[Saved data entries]
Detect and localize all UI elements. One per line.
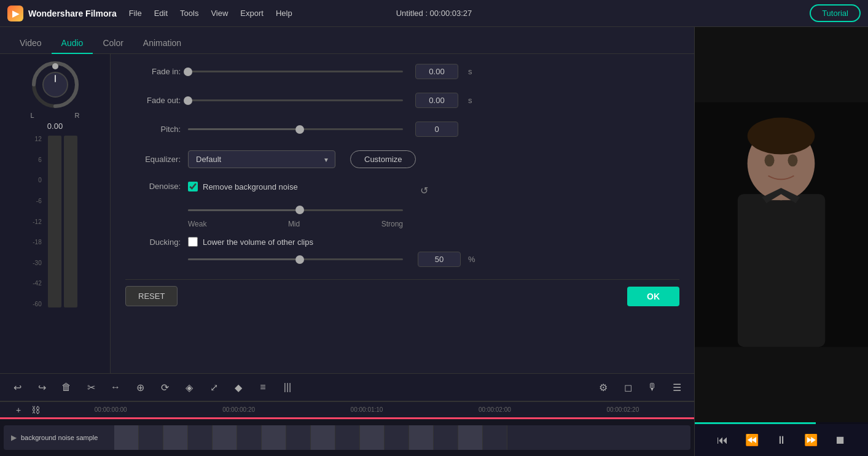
link-button[interactable]: ⛓ xyxy=(28,403,43,417)
audio-button[interactable]: ||| xyxy=(278,377,297,397)
fade-in-unit: s xyxy=(468,67,472,76)
menu-view[interactable]: View xyxy=(211,6,228,20)
playback-controls: ⏮ ⏪ ⏸ ⏩ ⏹ xyxy=(695,424,868,456)
mic-icon[interactable]: 🎙 xyxy=(643,377,662,397)
diamond-button[interactable]: ◆ xyxy=(229,377,248,397)
tutorial-button[interactable]: Tutorial xyxy=(810,4,861,22)
thumb-1 xyxy=(114,425,139,450)
pitch-value[interactable] xyxy=(415,122,458,137)
ducking-value[interactable] xyxy=(418,252,461,267)
menu-file[interactable]: File xyxy=(129,6,142,20)
ducking-checkbox[interactable] xyxy=(188,237,198,247)
timeline-ruler: + ⛓ 00:00:00:00 00:00:00:20 00:00:01:10 … xyxy=(0,401,694,417)
tab-video[interactable]: Video xyxy=(10,33,52,54)
add-track-button[interactable]: + xyxy=(11,403,26,417)
timestamp-1: 00:00:00:20 xyxy=(174,406,302,413)
video-frame xyxy=(695,27,868,422)
thumb-12 xyxy=(385,425,409,450)
step-back-button[interactable]: ⏪ xyxy=(742,430,762,450)
toolbar: ↩ ↪ 🗑 ✂ ↔ ⊕ ⟳ ◈ ⤢ ◆ ≡ ||| ⚙ ◻ 🎙 ☰ xyxy=(0,373,694,401)
fade-out-value[interactable] xyxy=(415,93,458,108)
shield-icon[interactable]: ◻ xyxy=(618,377,638,397)
thumb-14 xyxy=(434,425,458,450)
denoise-strong: Strong xyxy=(381,220,403,228)
equalizer-select-wrapper[interactable]: Default xyxy=(188,150,335,168)
redo-button[interactable]: ↪ xyxy=(32,377,52,397)
timestamp-3: 00:00:02:00 xyxy=(431,406,558,413)
volume-knob[interactable] xyxy=(31,60,80,109)
reset-button[interactable]: RESET xyxy=(125,286,178,306)
panel-body: L R 0.00 12 6 0 -6 -12 -18 -30 -42 xyxy=(0,54,694,373)
thumb-9 xyxy=(311,425,335,450)
play-indicator: ▶ xyxy=(9,425,18,450)
audio-settings-panel: Fade in: s Fade out: xyxy=(111,54,694,373)
customize-button[interactable]: Customize xyxy=(350,150,416,168)
stop-button[interactable]: ⏹ xyxy=(831,430,850,450)
top-menu-bar: ▶ Wondershare Filmora File Edit Tools Vi… xyxy=(0,0,868,27)
knob-labels: L R xyxy=(31,112,80,119)
denoise-checkbox[interactable] xyxy=(188,182,198,191)
menu-export[interactable]: Export xyxy=(240,6,264,20)
denoise-mid: Mid xyxy=(288,220,300,228)
list-icon[interactable]: ☰ xyxy=(667,377,687,397)
fade-out-row: Fade out: s xyxy=(125,93,679,108)
timeline-track-area[interactable]: ▶ background noise sample xyxy=(0,419,694,456)
tab-color[interactable]: Color xyxy=(93,33,133,54)
timestamp-0: 00:00:00:00 xyxy=(47,406,174,413)
thumb-13 xyxy=(409,425,434,450)
fade-in-label: Fade in: xyxy=(125,67,181,76)
meter-bar-group xyxy=(48,136,77,307)
delete-button[interactable]: 🗑 xyxy=(57,377,76,397)
tabs-bar: Video Audio Color Animation xyxy=(0,27,694,54)
tab-audio[interactable]: Audio xyxy=(52,33,93,54)
volume-knob-container xyxy=(31,60,80,109)
thumb-6 xyxy=(237,425,262,450)
thumb-7 xyxy=(262,425,286,450)
fade-out-slider-container[interactable] xyxy=(188,95,403,107)
ducking-slider-container[interactable] xyxy=(188,253,403,266)
adjust-button[interactable]: ≡ xyxy=(253,377,273,397)
equalizer-select[interactable]: Default xyxy=(188,150,335,168)
fade-out-label: Fade out: xyxy=(125,96,181,105)
fade-in-row: Fade in: s xyxy=(125,64,679,79)
thumb-5 xyxy=(213,425,237,450)
knob-label-r: R xyxy=(75,112,80,119)
cut-button[interactable]: ✂ xyxy=(81,377,101,397)
pitch-slider-container[interactable] xyxy=(188,123,403,136)
fade-out-unit: s xyxy=(468,96,472,105)
menu-tools[interactable]: Tools xyxy=(180,6,198,20)
audio-track[interactable]: ▶ background noise sample xyxy=(4,425,690,450)
track-label: background noise sample xyxy=(21,434,98,441)
denoise-reset-icon[interactable]: ↺ xyxy=(416,182,433,199)
denoise-checkbox-label[interactable]: Remove background noise xyxy=(188,182,298,191)
rotate-button[interactable]: ⟳ xyxy=(155,377,174,397)
expand-button[interactable]: ⤢ xyxy=(204,377,224,397)
track-thumbnails xyxy=(114,425,507,450)
knob-value: 0.00 xyxy=(47,122,63,131)
timestamp-4: 00:00:02:20 xyxy=(559,406,687,413)
ducking-slider-area: % xyxy=(188,252,679,267)
denoise-header-row: Denoise: Remove background noise ↺ xyxy=(125,182,679,199)
menu-edit[interactable]: Edit xyxy=(154,6,168,20)
crop-button[interactable]: ↔ xyxy=(106,377,125,397)
svg-point-9 xyxy=(748,118,815,155)
play-pause-button[interactable]: ⏸ xyxy=(772,430,791,450)
fade-in-slider-container[interactable] xyxy=(188,66,403,78)
ruler-marks: 00:00:00:00 00:00:00:20 00:00:01:10 00:0… xyxy=(47,406,687,413)
thumb-4 xyxy=(188,425,213,450)
project-title: Untitled : 00:00:03:27 xyxy=(396,9,472,18)
step-forward-button[interactable]: ⏩ xyxy=(801,430,821,450)
equalizer-label: Equalizer: xyxy=(125,155,181,164)
mask-button[interactable]: ◈ xyxy=(179,377,199,397)
zoom-button[interactable]: ⊕ xyxy=(130,377,150,397)
denoise-slider-container[interactable] xyxy=(188,204,403,216)
fade-in-value[interactable] xyxy=(415,64,458,79)
settings-icon[interactable]: ⚙ xyxy=(593,377,613,397)
undo-button[interactable]: ↩ xyxy=(7,377,27,397)
equalizer-row: Equalizer: Default Customize xyxy=(125,150,679,168)
rewind-button[interactable]: ⏮ xyxy=(713,430,732,450)
tab-animation[interactable]: Animation xyxy=(133,33,191,54)
ok-button[interactable]: OK xyxy=(627,287,679,306)
ducking-checkbox-label[interactable]: Lower the volume of other clips xyxy=(188,237,313,247)
menu-help[interactable]: Help xyxy=(276,6,292,20)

_Action item_
Type out all of the records exactly, leaving out any picture.

_Reply to the task_
Detect and localize all UI elements. One per line.
link-button[interactable]: ⛓ xyxy=(28,403,43,417)
audio-button[interactable]: ||| xyxy=(278,377,297,397)
fade-in-unit: s xyxy=(468,67,472,76)
menu-view[interactable]: View xyxy=(211,6,228,20)
playback-controls: ⏮ ⏪ ⏸ ⏩ ⏹ xyxy=(695,424,868,456)
mic-icon[interactable]: 🎙 xyxy=(643,377,662,397)
diamond-button[interactable]: ◆ xyxy=(229,377,248,397)
tutorial-button[interactable]: Tutorial xyxy=(810,4,861,22)
thumb-1 xyxy=(114,425,139,450)
pitch-value[interactable] xyxy=(415,122,458,137)
ducking-value[interactable] xyxy=(418,252,461,267)
menu-file[interactable]: File xyxy=(129,6,142,20)
ducking-checkbox[interactable] xyxy=(188,237,198,247)
timeline-ruler: + ⛓ 00:00:00:00 00:00:00:20 00:00:01:10 … xyxy=(0,401,694,417)
tab-video[interactable]: Video xyxy=(10,33,52,54)
add-track-button[interactable]: + xyxy=(11,403,26,417)
timestamp-1: 00:00:00:20 xyxy=(174,406,302,413)
video-frame xyxy=(695,27,868,422)
thumb-12 xyxy=(385,425,409,450)
step-back-button[interactable]: ⏪ xyxy=(742,430,762,450)
toolbar: ↩ ↪ 🗑 ✂ ↔ ⊕ ⟳ ◈ ⤢ ◆ ≡ ||| ⚙ ◻ 🎙 ☰ xyxy=(0,373,694,401)
fade-out-value[interactable] xyxy=(415,93,458,108)
shield-icon[interactable]: ◻ xyxy=(618,377,638,397)
thumb-14 xyxy=(434,425,458,450)
denoise-strong: Strong xyxy=(381,220,403,228)
equalizer-select-wrapper[interactable]: Default xyxy=(188,150,335,168)
redo-button[interactable]: ↪ xyxy=(32,377,52,397)
timestamp-3: 00:00:02:00 xyxy=(431,406,558,413)
volume-knob[interactable] xyxy=(31,60,80,109)
reset-button[interactable]: RESET xyxy=(125,286,178,306)
panel-body: L R 0.00 12 6 0 -6 -12 -18 -30 -42 xyxy=(0,54,694,373)
thumb-9 xyxy=(311,425,335,450)
play-indicator: ▶ xyxy=(9,425,18,450)
audio-settings-panel: Fade in: s Fade out: xyxy=(111,54,694,373)
customize-button[interactable]: Customize xyxy=(350,150,416,168)
stop-button[interactable]: ⏹ xyxy=(831,430,850,450)
top-menu-bar: ▶ Wondershare Filmora File Edit Tools Vi… xyxy=(0,0,868,27)
knob-labels: L R xyxy=(31,112,80,119)
denoise-checkbox[interactable] xyxy=(188,182,198,191)
menu-export[interactable]: Export xyxy=(240,6,264,20)
denoise-mid: Mid xyxy=(288,220,300,228)
list-icon[interactable]: ☰ xyxy=(667,377,687,397)
fade-out-row: Fade out: s xyxy=(125,93,679,108)
timeline-track-area[interactable]: ▶ background noise sample xyxy=(0,419,694,456)
tab-color[interactable]: Color xyxy=(93,33,133,54)
timestamp-0: 00:00:00:00 xyxy=(47,406,174,413)
thumb-13 xyxy=(409,425,434,450)
fade-in-label: Fade in: xyxy=(125,67,181,76)
meter-bar-group xyxy=(48,136,77,307)
delete-button[interactable]: 🗑 xyxy=(57,377,76,397)
tabs-bar: Video Audio Color Animation xyxy=(0,27,694,54)
tab-audio[interactable]: Audio xyxy=(52,33,93,54)
volume-knob-container xyxy=(31,60,80,109)
thumb-6 xyxy=(237,425,262,450)
thumb-7 xyxy=(262,425,286,450)
fade-out-slider-container[interactable] xyxy=(188,95,403,107)
ducking-slider-container[interactable] xyxy=(188,253,403,266)
adjust-button[interactable]: ≡ xyxy=(253,377,273,397)
equalizer-select[interactable]: Default xyxy=(188,150,335,168)
fade-out-label: Fade out: xyxy=(125,96,181,105)
fade-in-row: Fade in: s xyxy=(125,64,679,79)
thumb-5 xyxy=(213,425,237,450)
knob-label-r: R xyxy=(75,112,80,119)
cut-button[interactable]: ✂ xyxy=(81,377,101,397)
pitch-slider-container[interactable] xyxy=(188,123,403,136)
fade-out-unit: s xyxy=(468,96,472,105)
menu-tools[interactable]: Tools xyxy=(180,6,198,20)
audio-track[interactable]: ▶ background noise sample xyxy=(4,425,690,450)
track-label: background noise sample xyxy=(21,434,98,441)
denoise-reset-icon[interactable]: ↺ xyxy=(416,182,433,199)
denoise-checkbox-label[interactable]: Remove background noise xyxy=(188,182,298,191)
rotate-button[interactable]: ⟳ xyxy=(155,377,174,397)
expand-button[interactable]: ⤢ xyxy=(204,377,224,397)
track-thumbnails xyxy=(114,425,507,450)
knob-value: 0.00 xyxy=(47,122,63,131)
timestamp-4: 00:00:02:20 xyxy=(559,406,687,413)
ducking-slider-area: % xyxy=(188,252,679,267)
denoise-header-row: Denoise: Remove background noise ↺ xyxy=(125,182,679,199)
menu-edit[interactable]: Edit xyxy=(154,6,168,20)
crop-button[interactable]: ↔ xyxy=(106,377,125,397)
svg-point-9 xyxy=(748,118,815,155)
play-pause-button[interactable]: ⏸ xyxy=(772,430,791,450)
fade-in-slider-container[interactable] xyxy=(188,66,403,78)
ruler-marks: 00:00:00:00 00:00:00:20 00:00:01:10 00:0… xyxy=(47,406,687,413)
thumb-4 xyxy=(188,425,213,450)
project-title: Untitled : 00:00:03:27 xyxy=(396,9,472,18)
step-forward-button[interactable]: ⏩ xyxy=(801,430,821,450)
equalizer-label: Equalizer: xyxy=(125,155,181,164)
mask-button[interactable]: ◈ xyxy=(179,377,199,397)
zoom-button[interactable]: ⊕ xyxy=(130,377,150,397)
denoise-slider-container[interactable] xyxy=(188,204,403,216)
fade-in-value[interactable] xyxy=(415,64,458,79)
settings-icon[interactable]: ⚙ xyxy=(593,377,613,397)
undo-button[interactable]: ↩ xyxy=(7,377,27,397)
equalizer-row: Equalizer: Default Customize xyxy=(125,150,679,168)
rewind-button[interactable]: ⏮ xyxy=(713,430,732,450)
tab-animation[interactable]: Animation xyxy=(133,33,191,54)
ok-button[interactable]: OK xyxy=(627,287,679,306)
ducking-checkbox-label[interactable]: Lower the volume of other clips xyxy=(188,237,313,247)
menu-help[interactable]: Help xyxy=(276,6,292,20)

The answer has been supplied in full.